**** RECORDS SUPPLIED

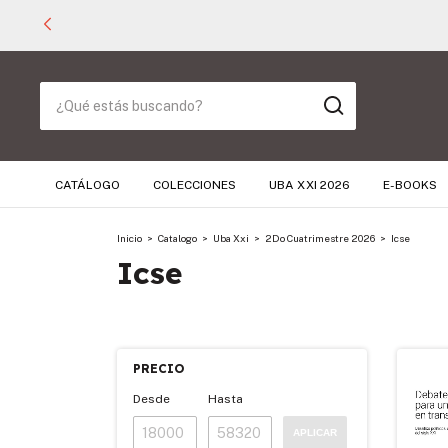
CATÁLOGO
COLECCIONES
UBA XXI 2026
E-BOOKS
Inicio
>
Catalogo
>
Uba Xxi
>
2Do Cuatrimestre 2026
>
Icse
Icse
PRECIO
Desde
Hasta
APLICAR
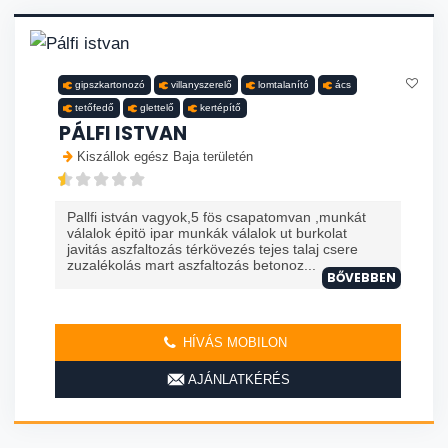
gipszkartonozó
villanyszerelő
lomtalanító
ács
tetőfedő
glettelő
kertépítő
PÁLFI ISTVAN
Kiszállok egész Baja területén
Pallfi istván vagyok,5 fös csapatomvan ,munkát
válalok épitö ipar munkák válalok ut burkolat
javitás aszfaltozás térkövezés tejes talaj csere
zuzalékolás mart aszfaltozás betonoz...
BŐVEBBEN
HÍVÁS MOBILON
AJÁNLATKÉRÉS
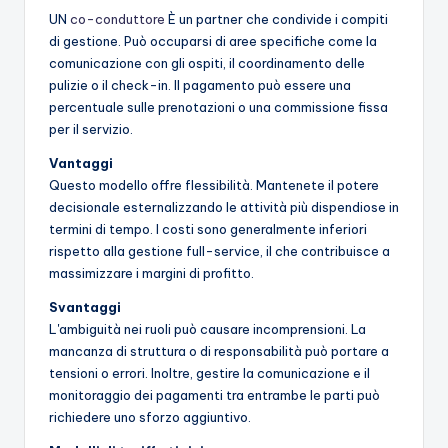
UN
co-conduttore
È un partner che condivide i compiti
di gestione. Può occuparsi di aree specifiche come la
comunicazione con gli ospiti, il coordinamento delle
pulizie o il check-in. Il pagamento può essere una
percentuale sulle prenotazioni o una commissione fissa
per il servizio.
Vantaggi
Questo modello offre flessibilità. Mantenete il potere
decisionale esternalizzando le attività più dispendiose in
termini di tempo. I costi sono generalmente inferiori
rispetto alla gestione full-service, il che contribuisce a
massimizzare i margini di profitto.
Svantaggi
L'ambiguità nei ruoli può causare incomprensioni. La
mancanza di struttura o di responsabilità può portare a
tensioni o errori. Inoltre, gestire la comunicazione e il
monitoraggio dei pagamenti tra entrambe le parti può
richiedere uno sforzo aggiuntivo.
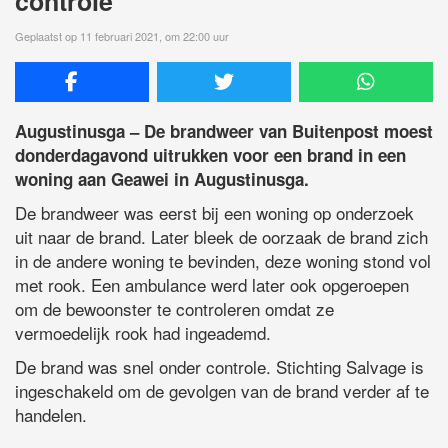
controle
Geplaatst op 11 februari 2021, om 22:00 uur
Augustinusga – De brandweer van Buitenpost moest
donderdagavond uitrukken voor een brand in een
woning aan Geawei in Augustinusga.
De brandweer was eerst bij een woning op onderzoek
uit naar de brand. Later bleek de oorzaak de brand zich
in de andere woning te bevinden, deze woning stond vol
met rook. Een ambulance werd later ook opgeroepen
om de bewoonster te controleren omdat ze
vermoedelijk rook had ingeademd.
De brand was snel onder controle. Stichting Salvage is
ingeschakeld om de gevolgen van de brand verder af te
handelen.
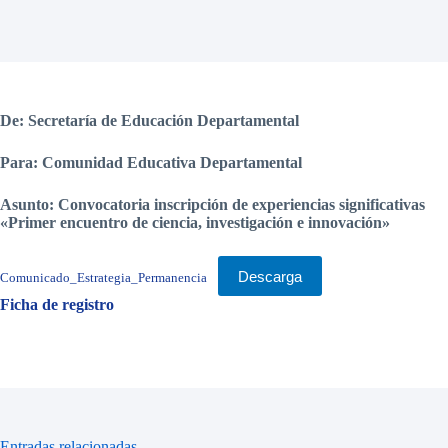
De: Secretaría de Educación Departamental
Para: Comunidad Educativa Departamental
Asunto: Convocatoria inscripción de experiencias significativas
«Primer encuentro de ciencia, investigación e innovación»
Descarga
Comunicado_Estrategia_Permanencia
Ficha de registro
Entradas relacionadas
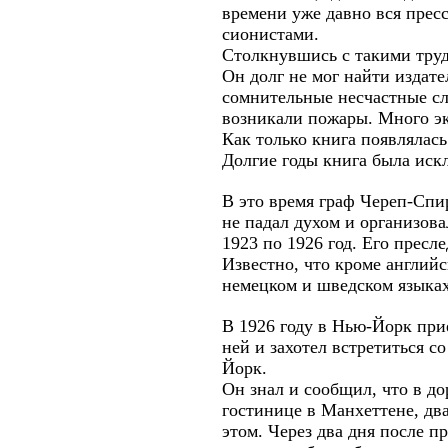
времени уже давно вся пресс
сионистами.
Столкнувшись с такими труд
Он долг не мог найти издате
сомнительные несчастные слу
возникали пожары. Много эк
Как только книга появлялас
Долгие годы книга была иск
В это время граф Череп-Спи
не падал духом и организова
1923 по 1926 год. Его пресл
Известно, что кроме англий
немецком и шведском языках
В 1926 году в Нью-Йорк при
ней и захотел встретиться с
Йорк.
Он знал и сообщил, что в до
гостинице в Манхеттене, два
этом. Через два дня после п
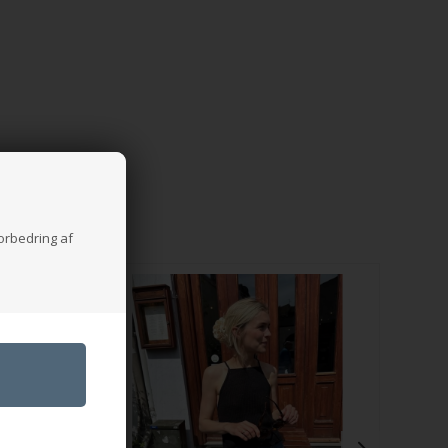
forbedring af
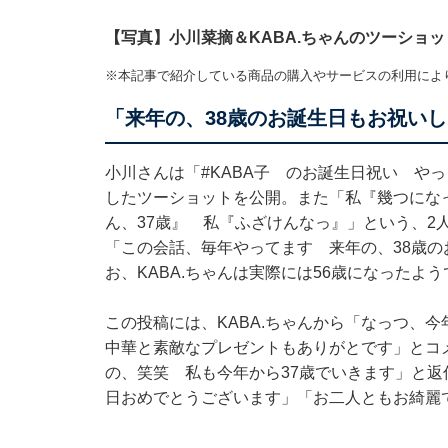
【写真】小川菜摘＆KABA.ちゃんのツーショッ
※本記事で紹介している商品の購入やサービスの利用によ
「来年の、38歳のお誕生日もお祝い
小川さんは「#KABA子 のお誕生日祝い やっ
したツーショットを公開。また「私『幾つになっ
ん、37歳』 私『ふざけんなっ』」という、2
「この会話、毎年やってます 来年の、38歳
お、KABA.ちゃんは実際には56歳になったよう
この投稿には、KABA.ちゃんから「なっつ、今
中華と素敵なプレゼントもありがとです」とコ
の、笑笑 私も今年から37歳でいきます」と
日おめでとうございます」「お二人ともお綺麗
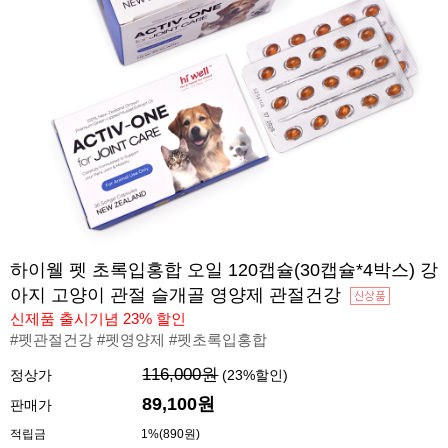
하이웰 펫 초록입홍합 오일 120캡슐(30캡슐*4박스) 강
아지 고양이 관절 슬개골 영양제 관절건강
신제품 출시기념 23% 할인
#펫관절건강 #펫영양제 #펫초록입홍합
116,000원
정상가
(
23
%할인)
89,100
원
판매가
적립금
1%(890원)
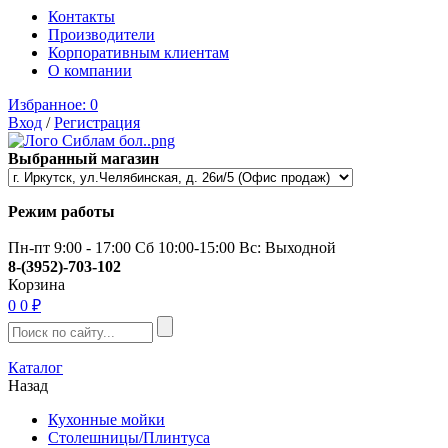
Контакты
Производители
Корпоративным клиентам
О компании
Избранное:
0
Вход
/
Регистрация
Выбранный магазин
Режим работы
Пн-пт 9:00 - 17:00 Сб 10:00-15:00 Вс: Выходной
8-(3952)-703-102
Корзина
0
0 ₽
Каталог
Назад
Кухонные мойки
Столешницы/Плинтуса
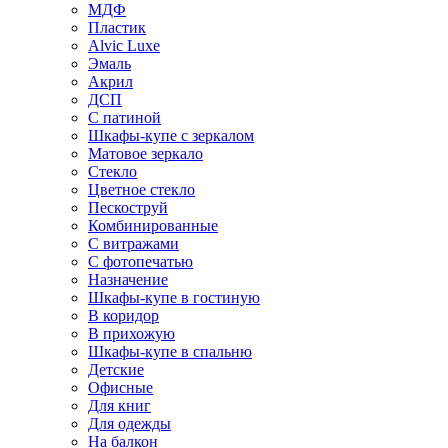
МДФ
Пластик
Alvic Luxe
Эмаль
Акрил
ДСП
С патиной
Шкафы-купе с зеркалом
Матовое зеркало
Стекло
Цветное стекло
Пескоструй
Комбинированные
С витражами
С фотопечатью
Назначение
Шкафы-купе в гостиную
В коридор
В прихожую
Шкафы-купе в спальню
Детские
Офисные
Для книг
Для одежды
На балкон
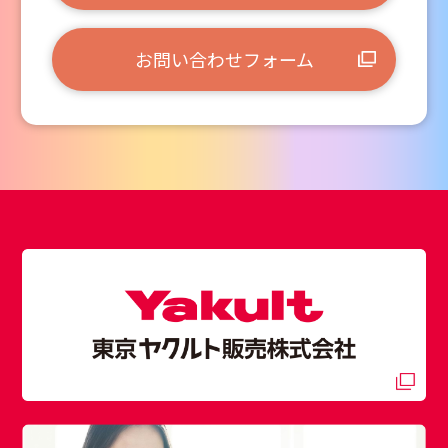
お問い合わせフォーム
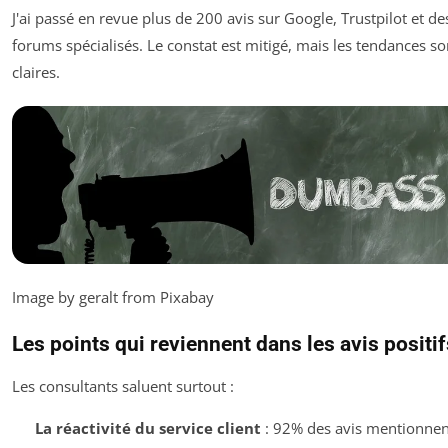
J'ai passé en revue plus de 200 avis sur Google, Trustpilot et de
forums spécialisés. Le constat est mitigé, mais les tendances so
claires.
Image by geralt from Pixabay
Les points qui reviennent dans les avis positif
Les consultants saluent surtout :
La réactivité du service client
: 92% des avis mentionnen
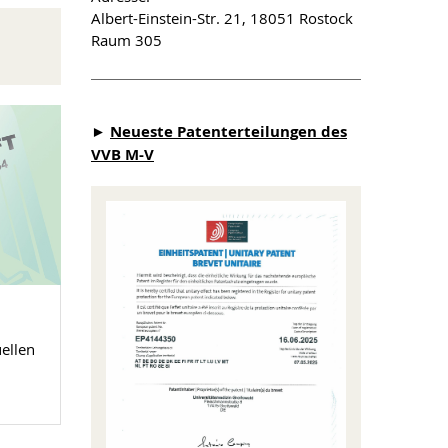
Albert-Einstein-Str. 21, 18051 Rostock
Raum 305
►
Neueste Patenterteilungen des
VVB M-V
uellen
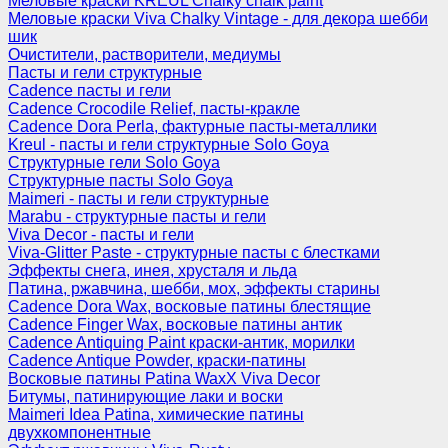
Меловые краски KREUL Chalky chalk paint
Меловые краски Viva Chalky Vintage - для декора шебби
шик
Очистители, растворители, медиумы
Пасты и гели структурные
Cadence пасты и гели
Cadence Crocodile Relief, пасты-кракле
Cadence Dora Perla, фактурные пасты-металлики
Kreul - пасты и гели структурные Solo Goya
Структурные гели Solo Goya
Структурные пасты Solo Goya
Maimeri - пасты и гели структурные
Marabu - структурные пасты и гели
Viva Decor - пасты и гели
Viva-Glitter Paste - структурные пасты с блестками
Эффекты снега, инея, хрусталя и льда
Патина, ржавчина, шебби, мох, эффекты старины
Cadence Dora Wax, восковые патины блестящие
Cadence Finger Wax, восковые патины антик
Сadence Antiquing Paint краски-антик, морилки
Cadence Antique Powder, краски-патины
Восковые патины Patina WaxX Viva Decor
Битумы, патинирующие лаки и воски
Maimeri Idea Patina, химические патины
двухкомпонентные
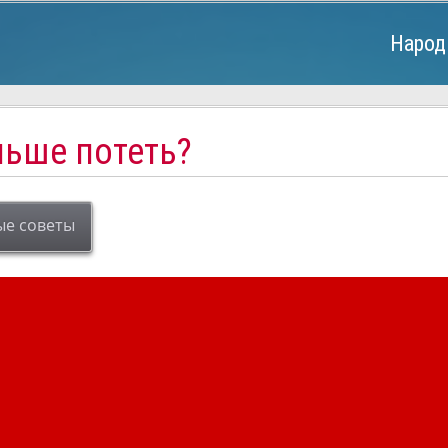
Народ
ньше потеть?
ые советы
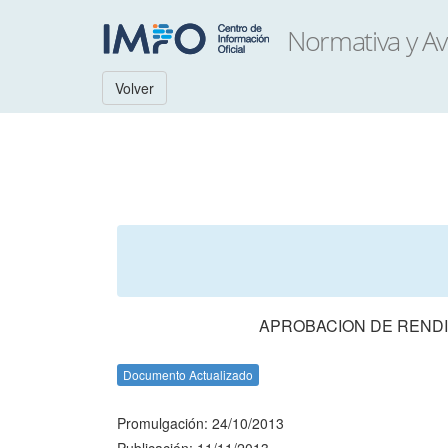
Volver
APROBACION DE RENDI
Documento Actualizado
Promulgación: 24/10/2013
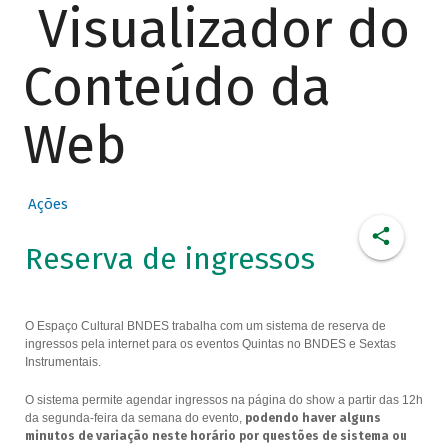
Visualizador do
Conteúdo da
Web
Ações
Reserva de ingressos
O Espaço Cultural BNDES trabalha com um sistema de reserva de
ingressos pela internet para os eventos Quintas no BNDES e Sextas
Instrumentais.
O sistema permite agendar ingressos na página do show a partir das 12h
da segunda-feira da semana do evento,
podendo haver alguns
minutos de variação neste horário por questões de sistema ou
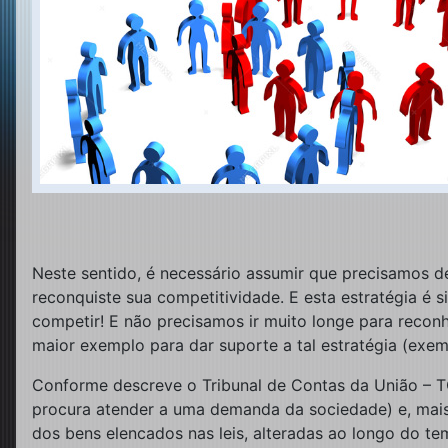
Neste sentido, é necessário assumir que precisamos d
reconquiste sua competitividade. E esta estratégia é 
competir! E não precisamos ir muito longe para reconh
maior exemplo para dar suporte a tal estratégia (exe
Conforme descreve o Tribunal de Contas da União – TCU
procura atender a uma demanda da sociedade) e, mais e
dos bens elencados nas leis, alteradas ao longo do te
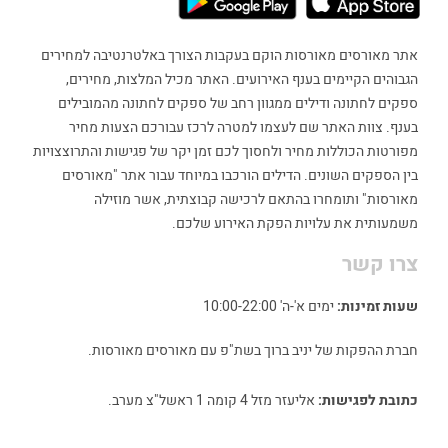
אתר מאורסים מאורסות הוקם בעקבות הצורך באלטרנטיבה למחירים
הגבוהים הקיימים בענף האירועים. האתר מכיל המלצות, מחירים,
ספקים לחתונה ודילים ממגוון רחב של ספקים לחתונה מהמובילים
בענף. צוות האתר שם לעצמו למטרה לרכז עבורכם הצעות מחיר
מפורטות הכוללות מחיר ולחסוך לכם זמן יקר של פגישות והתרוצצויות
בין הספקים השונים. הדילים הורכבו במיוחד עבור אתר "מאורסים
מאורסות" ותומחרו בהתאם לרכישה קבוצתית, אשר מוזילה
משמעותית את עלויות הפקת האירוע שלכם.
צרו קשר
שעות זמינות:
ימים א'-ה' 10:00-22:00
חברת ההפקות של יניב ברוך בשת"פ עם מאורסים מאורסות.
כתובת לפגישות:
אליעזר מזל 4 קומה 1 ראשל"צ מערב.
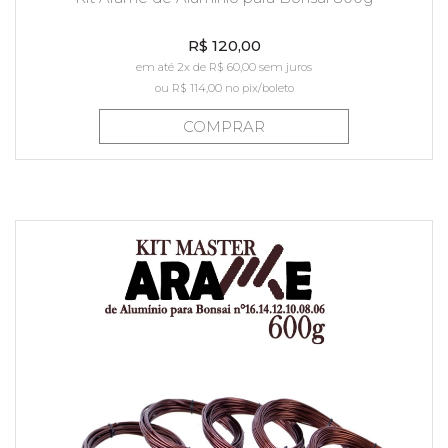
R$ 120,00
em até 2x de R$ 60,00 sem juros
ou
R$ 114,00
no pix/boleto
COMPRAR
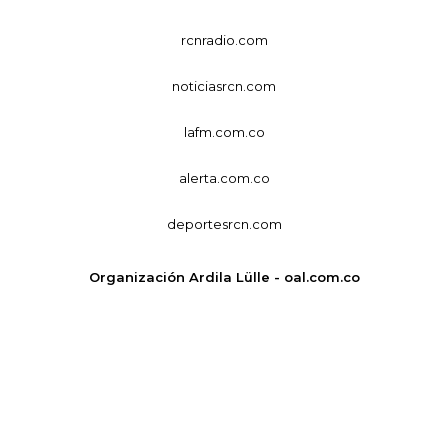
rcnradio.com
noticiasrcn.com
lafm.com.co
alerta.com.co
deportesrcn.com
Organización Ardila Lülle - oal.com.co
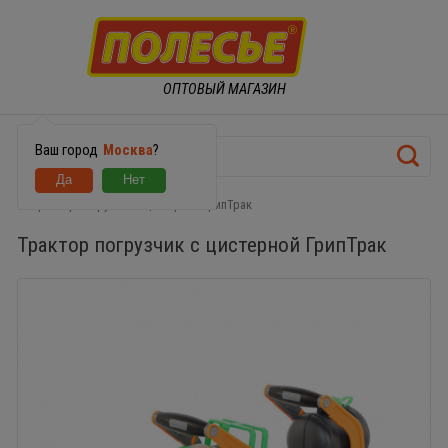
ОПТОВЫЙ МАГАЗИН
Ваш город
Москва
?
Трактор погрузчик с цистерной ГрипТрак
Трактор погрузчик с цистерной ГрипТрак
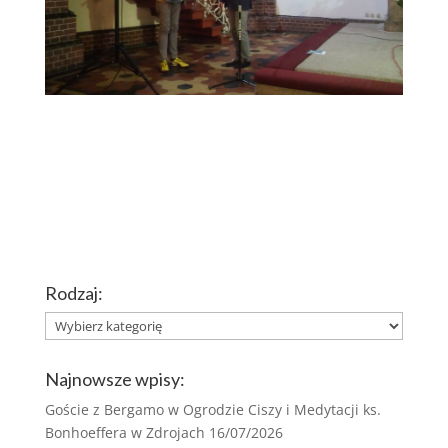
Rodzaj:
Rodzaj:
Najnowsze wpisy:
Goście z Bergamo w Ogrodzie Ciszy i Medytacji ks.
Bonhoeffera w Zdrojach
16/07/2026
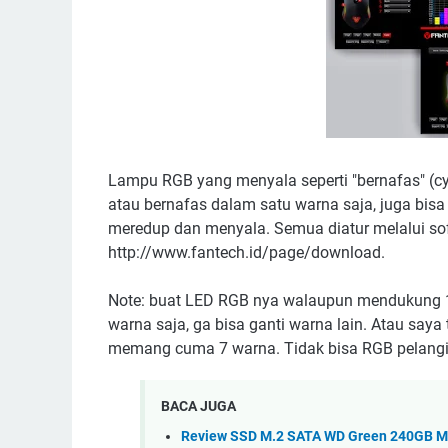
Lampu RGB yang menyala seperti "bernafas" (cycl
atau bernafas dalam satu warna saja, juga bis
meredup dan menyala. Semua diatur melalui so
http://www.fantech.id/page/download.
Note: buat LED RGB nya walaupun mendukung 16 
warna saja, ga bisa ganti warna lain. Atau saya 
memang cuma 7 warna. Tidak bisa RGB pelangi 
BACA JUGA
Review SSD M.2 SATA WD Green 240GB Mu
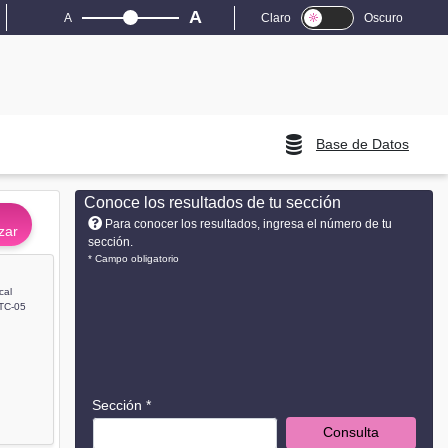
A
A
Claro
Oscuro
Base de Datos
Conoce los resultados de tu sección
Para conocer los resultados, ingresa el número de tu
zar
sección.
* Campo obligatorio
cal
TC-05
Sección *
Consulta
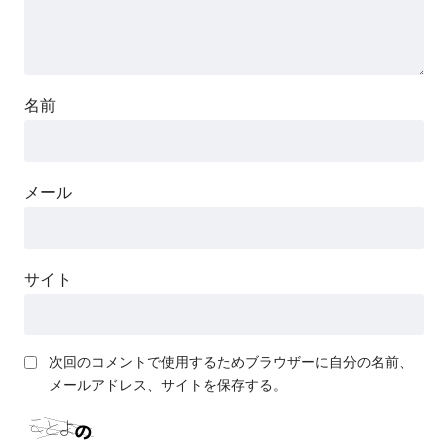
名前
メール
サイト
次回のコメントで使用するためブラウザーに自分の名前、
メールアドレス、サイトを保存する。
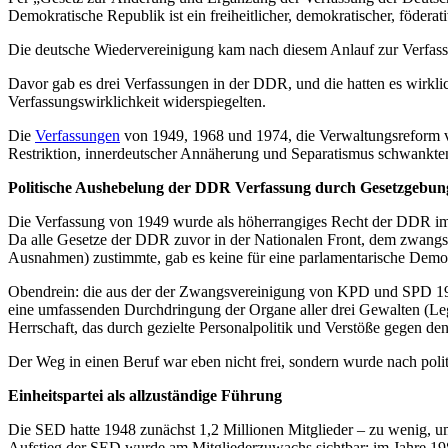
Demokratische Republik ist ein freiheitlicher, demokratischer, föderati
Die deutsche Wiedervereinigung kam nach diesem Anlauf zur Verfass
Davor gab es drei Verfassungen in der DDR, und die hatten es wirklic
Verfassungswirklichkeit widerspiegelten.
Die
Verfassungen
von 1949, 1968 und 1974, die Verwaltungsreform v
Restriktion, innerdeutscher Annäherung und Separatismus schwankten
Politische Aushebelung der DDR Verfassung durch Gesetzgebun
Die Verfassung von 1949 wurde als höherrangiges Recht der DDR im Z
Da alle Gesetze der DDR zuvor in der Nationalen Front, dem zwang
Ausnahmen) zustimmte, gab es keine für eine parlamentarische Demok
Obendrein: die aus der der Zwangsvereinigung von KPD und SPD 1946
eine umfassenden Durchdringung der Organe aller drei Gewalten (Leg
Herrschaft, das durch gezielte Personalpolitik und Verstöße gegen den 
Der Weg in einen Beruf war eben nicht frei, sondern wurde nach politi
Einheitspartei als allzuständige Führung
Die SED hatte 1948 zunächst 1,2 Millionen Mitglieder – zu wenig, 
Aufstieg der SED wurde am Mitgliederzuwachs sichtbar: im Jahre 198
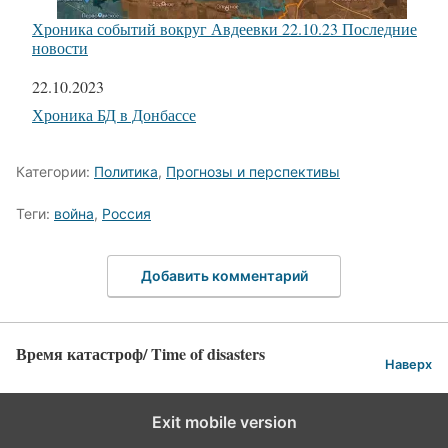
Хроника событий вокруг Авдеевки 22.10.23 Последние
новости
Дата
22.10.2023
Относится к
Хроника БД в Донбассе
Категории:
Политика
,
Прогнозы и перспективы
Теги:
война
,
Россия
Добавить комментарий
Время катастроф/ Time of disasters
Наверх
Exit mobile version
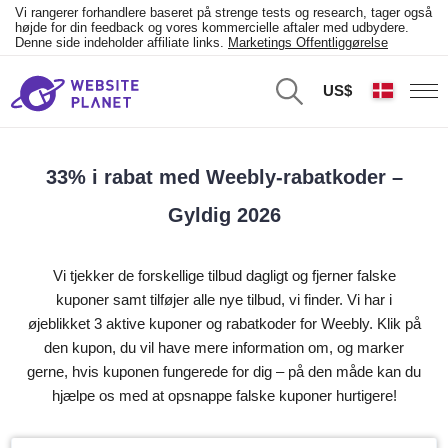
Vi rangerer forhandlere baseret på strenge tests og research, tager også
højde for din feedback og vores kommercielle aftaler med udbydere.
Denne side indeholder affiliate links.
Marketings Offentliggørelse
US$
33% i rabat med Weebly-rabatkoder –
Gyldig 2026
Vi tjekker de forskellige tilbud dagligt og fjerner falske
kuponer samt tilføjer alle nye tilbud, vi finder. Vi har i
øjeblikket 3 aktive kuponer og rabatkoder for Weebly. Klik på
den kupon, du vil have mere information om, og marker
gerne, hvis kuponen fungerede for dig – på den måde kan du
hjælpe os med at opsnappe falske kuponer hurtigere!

********

**WHAT IS EXPECTED**: Every line above from the line with "Verfassungswirklichkeit widerspiegelten." to the line with "Politische Aushebelung der", both included, must be reproduced exactly, and no other line may appear.

**WRITTEN ANSWER**:
Verfassungswirklichkeit widerspiegelten.
Die
Verfassungen
von 1949, 1968 und 1974, die Verwaltungsreform v
Restriktion, innerdeutscher Annäherung und Separatismus schwankten
Politische Aushebelung der DDR Verfassung durch Gesetzgebun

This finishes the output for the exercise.